• **Required action**
Transcribe the records that follow in their entirety, omitting any pictures.

• **Document structure recognition data**

------------------------------------------------

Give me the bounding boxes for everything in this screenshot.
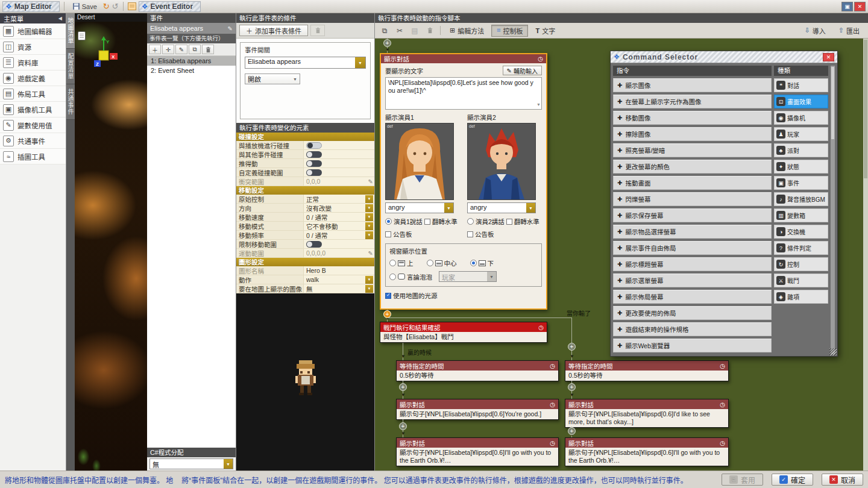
- paste-command-button[interactable]: [408, 25, 421, 36]
- vertical-tab[interactable]: 共通事件: [66, 84, 75, 120]
- collide-events-toggle[interactable]: [306, 151, 322, 158]
- switch-state-select[interactable]: 開啟: [245, 74, 300, 84]
- sidebar-menu-item[interactable]: ◉遊戲定義: [0, 70, 66, 86]
- actor1-flip-checkbox[interactable]: [424, 219, 430, 225]
- motion-dropdown[interactable]: walk: [303, 275, 374, 284]
- collide-player-toggle[interactable]: [306, 142, 322, 149]
- custom-range-toggle[interactable]: [306, 169, 322, 176]
- command-item[interactable]: ✚顯示佈局螢幕: [613, 290, 772, 304]
- command-item[interactable]: ✚顯示標題螢幕: [613, 257, 772, 271]
- command-item[interactable]: ✚搖動畫面: [613, 176, 772, 190]
- ok-button[interactable]: 確定: [772, 474, 813, 486]
- category-item[interactable]: ◉攝像机: [774, 111, 828, 125]
- map-editor-tab[interactable]: Map Editor: [2, 1, 60, 12]
- command-item[interactable]: ✚照亮螢幕/變暗: [613, 143, 772, 157]
- category-item[interactable]: ♣派對: [774, 143, 828, 157]
- category-item[interactable]: ♪聲音播放BGM: [774, 192, 828, 206]
- cancel-button[interactable]: 取消: [822, 474, 863, 486]
- position-bottom-radio[interactable]: [470, 260, 477, 266]
- text-mode-button[interactable]: 文字: [530, 25, 561, 37]
- command-item[interactable]: ✚展示事件自由佈局: [613, 241, 772, 255]
- show-dialogue-node[interactable]: 顯示對話 顯示句子[¥NPL[Elisabeta]¥lipspd[0.6]I'd…: [565, 399, 729, 428]
- actor2-emotion-select[interactable]: angry: [467, 202, 536, 213]
- map-image-dropdown[interactable]: 無: [303, 284, 374, 293]
- command-item[interactable]: ✚擦除圖像: [613, 127, 772, 141]
- show-dialogue-node[interactable]: 顯示對話 顯示句子[¥NPL[Elisabeta]¥lipspd[0.6]I'l…: [396, 437, 559, 466]
- redo-icon[interactable]: [103, 2, 110, 11]
- command-item[interactable]: ✚顯示Web瀏覽器: [613, 339, 772, 352]
- command-item[interactable]: ✚移動圖像: [613, 111, 772, 125]
- setting-dropdown[interactable]: 0 / 通常: [303, 231, 374, 239]
- insert-command-node-button[interactable]: [568, 427, 576, 435]
- copy-command-button[interactable]: [378, 25, 391, 36]
- insert-command-node-button-active[interactable]: [383, 310, 391, 318]
- command-item[interactable]: ✚閃爍螢幕: [613, 192, 772, 206]
- event-sheet-list-item[interactable]: 1: Elisabeta appears: [147, 56, 236, 66]
- actor1-emotion-select[interactable]: angry: [385, 202, 454, 213]
- category-item[interactable]: ?條件判定: [774, 241, 828, 255]
- add-sheet-button[interactable]: [149, 45, 161, 54]
- wait-node[interactable]: 等待指定的時間 0.5秒的等待: [565, 360, 729, 381]
- limit-range-toggle[interactable]: [306, 241, 322, 248]
- apply-button[interactable]: ⎘ 套用: [722, 474, 763, 486]
- show-dialogue-node-selected[interactable]: 顯示對話 要顯示的文字 輔助輸入 \NPL[Elisabeta]\lipspd[…: [380, 53, 547, 310]
- category-item[interactable]: ▣事件: [774, 176, 828, 190]
- sidebar-menu-item[interactable]: ☰資料庫: [0, 55, 66, 70]
- assist-input-button[interactable]: 輔助輸入: [503, 66, 542, 75]
- rename-event-icon[interactable]: [228, 25, 233, 32]
- scroll-down-icon[interactable]: ▼: [536, 101, 541, 108]
- bubble-target-select[interactable]: 玩家: [439, 271, 497, 282]
- sidebar-menu-item[interactable]: ◫資源: [0, 39, 66, 55]
- setting-dropdown[interactable]: 正常: [303, 195, 374, 203]
- import-button[interactable]: 導入: [799, 25, 831, 37]
- sidebar-menu-item[interactable]: ⚙共通事件: [0, 133, 66, 149]
- command-item[interactable]: ✚在螢幕上顯示字元作為圖像: [613, 95, 772, 108]
- collapse-sidebar-icon[interactable]: [58, 16, 62, 21]
- command-item[interactable]: ✚更改螢幕的顏色: [613, 160, 772, 174]
- close-window-button[interactable]: [854, 2, 866, 11]
- event-editor-tab[interactable]: Event Editor: [139, 1, 201, 12]
- sidebar-menu-item[interactable]: ▤佈局工具: [0, 86, 66, 102]
- delete-condition-button[interactable]: [310, 25, 325, 36]
- category-item[interactable]: ↻控制: [774, 257, 828, 271]
- setting-dropdown[interactable]: 它不會移動: [303, 222, 374, 230]
- edit-range-icon[interactable]: [368, 250, 373, 257]
- delete-sheet-button[interactable]: [202, 45, 214, 54]
- cut-command-button[interactable]: [393, 25, 406, 36]
- command-item[interactable]: ✚遊戲結束時的操作規格: [613, 322, 772, 336]
- command-item[interactable]: ✚顯示選單螢幕: [613, 274, 772, 287]
- save-button[interactable]: Save: [69, 1, 101, 12]
- sidebar-menu-item[interactable]: ▦地圖編輯器: [0, 23, 66, 39]
- actor2-portrait[interactable]: def: [467, 123, 536, 200]
- actor1-portrait[interactable]: def: [385, 123, 454, 200]
- insert-command-node-button[interactable]: [399, 422, 407, 430]
- actor1-board-checkbox[interactable]: [385, 231, 391, 237]
- command-item[interactable]: ✚顯示保存螢幕: [613, 208, 772, 222]
- speech-bubble-radio[interactable]: [389, 274, 396, 280]
- event-switch-select[interactable]: Elisabeta appears: [245, 57, 366, 69]
- category-item[interactable]: ❝對話: [774, 78, 828, 92]
- insert-command-node-button[interactable]: [383, 39, 391, 47]
- position-top-radio[interactable]: [389, 260, 396, 266]
- delete-command-button[interactable]: [423, 25, 436, 36]
- command-selector-titlebar[interactable]: Command Selector: [611, 51, 837, 63]
- edit-range-icon[interactable]: [368, 178, 373, 185]
- sidebar-menu-item[interactable]: ✎變數使用值: [0, 117, 66, 133]
- insert-command-node-button[interactable]: [568, 343, 576, 351]
- actor2-flip-checkbox[interactable]: [506, 219, 512, 225]
- vertical-tab[interactable]: 配置清單: [66, 49, 75, 84]
- export-button[interactable]: 匯出: [833, 25, 865, 37]
- sidebar-menu-item[interactable]: ▣攝像机工具: [0, 102, 66, 117]
- category-item[interactable]: ♟玩家: [774, 127, 828, 141]
- command-item[interactable]: ✚顯示圖像: [613, 78, 772, 92]
- transform-gizmo[interactable]: Y X Z: [88, 36, 122, 72]
- vertical-tab[interactable]: 地圖清單: [66, 13, 75, 49]
- category-item[interactable]: ⊡畫面效果: [774, 95, 828, 108]
- category-item[interactable]: ▥變數箱: [774, 208, 828, 222]
- event-sheet-list-item[interactable]: 2: Event Sheet: [147, 66, 236, 75]
- flowchart-canvas[interactable]: 顯示對話 要顯示的文字 輔助輸入 \NPL[Elisabeta]\lipspd[…: [375, 39, 868, 471]
- wait-node[interactable]: 等待指定的時間 0.5秒的等待: [396, 360, 559, 381]
- canvas-scrollbar[interactable]: [863, 39, 868, 471]
- message-textarea[interactable]: \NPL[Elisabeta]\lipspd[0.6]Let's just se…: [385, 77, 542, 110]
- actor1-speaks-radio[interactable]: [385, 218, 392, 225]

------------------------------------------------

• **Written response**
Give me the bounding boxes for everything in this screenshot.
- paste-command-button[interactable]: [408, 25, 421, 36]
- vertical-tab[interactable]: 共通事件: [66, 84, 75, 120]
- collide-events-toggle[interactable]: [306, 151, 322, 158]
- switch-state-select[interactable]: 開啟: [245, 74, 300, 84]
- sidebar-menu-item[interactable]: ◉遊戲定義: [0, 70, 66, 86]
- actor1-flip-checkbox[interactable]: [424, 219, 430, 225]
- motion-dropdown[interactable]: walk: [303, 275, 374, 284]
- collide-player-toggle[interactable]: [306, 142, 322, 149]
- custom-range-toggle[interactable]: [306, 169, 322, 176]
- command-item[interactable]: ✚顯示佈局螢幕: [613, 290, 772, 304]
- command-item[interactable]: ✚顯示標題螢幕: [613, 257, 772, 271]
- command-item[interactable]: ✚搖動畫面: [613, 176, 772, 190]
- ok-button[interactable]: 確定: [772, 474, 813, 486]
- category-item[interactable]: ◉攝像机: [774, 111, 828, 125]
- map-editor-tab[interactable]: Map Editor: [2, 1, 60, 12]
- command-item[interactable]: ✚照亮螢幕/變暗: [613, 143, 772, 157]
- category-item[interactable]: ♣派對: [774, 143, 828, 157]
- category-item[interactable]: ♪聲音播放BGM: [774, 192, 828, 206]
- cancel-button[interactable]: 取消: [822, 474, 863, 486]
- position-bottom-radio[interactable]: [470, 260, 477, 266]
- text-mode-button[interactable]: 文字: [530, 25, 561, 37]
- command-item[interactable]: ✚展示事件自由佈局: [613, 241, 772, 255]
- show-dialogue-node[interactable]: 顯示對話 顯示句子[¥NPL[Elisabeta]¥lipspd[0.6]I'd…: [565, 399, 729, 428]
- actor2-emotion-select[interactable]: angry: [467, 202, 536, 213]
- map-image-dropdown[interactable]: 無: [303, 284, 374, 293]
- command-item[interactable]: ✚擦除圖像: [613, 127, 772, 141]
- show-dialogue-node[interactable]: 顯示對話 顯示句子[¥NPL[Elisabeta]¥lipspd[0.6]I'l…: [396, 437, 559, 466]
- redo-icon[interactable]: [103, 2, 110, 11]
- command-item[interactable]: ✚顯示Web瀏覽器: [613, 339, 772, 352]
- command-item[interactable]: ✚移動圖像: [613, 111, 772, 125]
- setting-dropdown[interactable]: 0 / 通常: [303, 231, 374, 239]
- insert-command-node-button[interactable]: [568, 427, 576, 435]
- copy-command-button[interactable]: [378, 25, 391, 36]
- insert-command-node-button-active[interactable]: [383, 310, 391, 318]
- command-item[interactable]: ✚閃爍螢幕: [613, 192, 772, 206]
- event-sheet-list-item[interactable]: 1: Elisabeta appears: [147, 56, 236, 66]
- actor1-emotion-select[interactable]: angry: [385, 202, 454, 213]
- category-item[interactable]: ?條件判定: [774, 241, 828, 255]
- add-sheet-button[interactable]: [149, 45, 161, 54]
- wait-node[interactable]: 等待指定的時間 0.5秒的等待: [565, 360, 729, 381]
- limit-range-toggle[interactable]: [306, 241, 322, 248]
- apply-button[interactable]: ⎘ 套用: [722, 474, 763, 486]
- show-dialogue-node-selected[interactable]: 顯示對話 要顯示的文字 輔助輸入 \NPL[Elisabeta]\lipspd[…: [380, 53, 547, 310]
- category-item[interactable]: ▣事件: [774, 176, 828, 190]
- sidebar-menu-item[interactable]: ☰資料庫: [0, 55, 66, 70]
- assist-input-button[interactable]: 輔助輸入: [503, 66, 542, 75]
- rename-event-icon[interactable]: [228, 25, 233, 32]
- scroll-down-icon[interactable]: ▼: [536, 101, 541, 108]
- bubble-target-select[interactable]: 玩家: [439, 271, 497, 282]
- sidebar-menu-item[interactable]: ◫資源: [0, 39, 66, 55]
- setting-dropdown[interactable]: 正常: [303, 195, 374, 203]
- import-button[interactable]: 導入: [799, 25, 831, 37]
- sidebar-menu-item[interactable]: ⚙共通事件: [0, 133, 66, 149]
- command-item[interactable]: ✚在螢幕上顯示字元作為圖像: [613, 95, 772, 108]
- collapse-sidebar-icon[interactable]: [58, 16, 62, 21]
- command-item[interactable]: ✚更改螢幕的顏色: [613, 160, 772, 174]
- close-window-button[interactable]: [854, 2, 866, 11]
- event-editor-tab[interactable]: Event Editor: [139, 1, 201, 12]
- sidebar-menu-item[interactable]: ▤佈局工具: [0, 86, 66, 102]
- delete-condition-button[interactable]: [310, 25, 325, 36]
- category-item[interactable]: ↻控制: [774, 257, 828, 271]
- setting-dropdown[interactable]: 它不會移動: [303, 222, 374, 230]
- edit-range-icon[interactable]: [368, 250, 373, 257]
- delete-sheet-button[interactable]: [202, 45, 214, 54]
- cut-command-button[interactable]: [393, 25, 406, 36]
- command-item[interactable]: ✚遊戲結束時的操作規格: [613, 322, 772, 336]
- command-item[interactable]: ✚顯示選單螢幕: [613, 274, 772, 287]
- save-button[interactable]: Save: [69, 1, 101, 12]
- sidebar-menu-item[interactable]: ▦地圖編輯器: [0, 23, 66, 39]
- actor2-portrait[interactable]: def: [467, 123, 536, 200]
- actor1-portrait[interactable]: def: [385, 123, 454, 200]
- insert-command-node-button[interactable]: [399, 422, 407, 430]
- actor1-board-checkbox[interactable]: [385, 231, 391, 237]
- command-item[interactable]: ✚顯示保存螢幕: [613, 208, 772, 222]
- speech-bubble-radio[interactable]: [389, 274, 396, 280]
- event-switch-select[interactable]: Elisabeta appears: [245, 57, 366, 69]
- category-item[interactable]: ❝對話: [774, 78, 828, 92]
- insert-command-node-button[interactable]: [383, 39, 391, 47]
- position-top-radio[interactable]: [389, 260, 396, 266]
- delete-command-button[interactable]: [423, 25, 436, 36]
- command-selector-titlebar[interactable]: Command Selector: [611, 51, 837, 63]
- edit-range-icon[interactable]: [368, 178, 373, 185]
- sidebar-menu-item[interactable]: ✎變數使用值: [0, 117, 66, 133]
- insert-command-node-button[interactable]: [568, 343, 576, 351]
- actor2-flip-checkbox[interactable]: [506, 219, 512, 225]
- vertical-tab[interactable]: 配置清單: [66, 49, 75, 84]
- export-button[interactable]: 匯出: [833, 25, 865, 37]
- sidebar-menu-item[interactable]: ▣攝像机工具: [0, 102, 66, 117]
- category-item[interactable]: ♟玩家: [774, 127, 828, 141]
- command-item[interactable]: ✚顯示圖像: [613, 78, 772, 92]
- transform-gizmo[interactable]: Y X Z: [88, 36, 122, 72]
- vertical-tab[interactable]: 地圖清單: [66, 13, 75, 49]
- category-item[interactable]: ⊡畫面效果: [774, 95, 828, 108]
- category-item[interactable]: ▥變數箱: [774, 208, 828, 222]
- event-sheet-list-item[interactable]: 2: Event Sheet: [147, 66, 236, 75]
- flowchart-canvas[interactable]: 顯示對話 要顯示的文字 輔助輸入 \NPL[Elisabeta]\lipspd[…: [375, 39, 868, 471]
- wait-node[interactable]: 等待指定的時間 0.5秒的等待: [396, 360, 559, 381]
- canvas-scrollbar[interactable]: [863, 39, 868, 471]
- message-textarea[interactable]: \NPL[Elisabeta]\lipspd[0.6]Let's just se…: [385, 77, 542, 110]
- actor1-speaks-radio[interactable]: [385, 218, 392, 225]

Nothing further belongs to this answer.